Transcribed page contents

------------------------------------------------

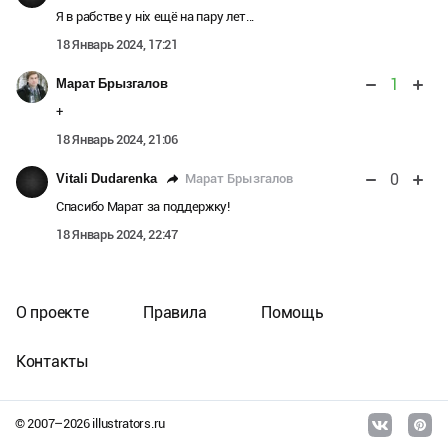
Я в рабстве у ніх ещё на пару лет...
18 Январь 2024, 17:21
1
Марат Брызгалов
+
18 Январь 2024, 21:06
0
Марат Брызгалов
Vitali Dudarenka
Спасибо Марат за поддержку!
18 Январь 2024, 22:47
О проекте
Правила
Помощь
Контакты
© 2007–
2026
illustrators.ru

------------------------------------------------

Exercise requirements
An answer is complete only when it holds every line above containing the string "Январь".

Task response
18 Январь 2024, 17:21
18 Январь 2024, 21:06
18 Январь 2024, 22:47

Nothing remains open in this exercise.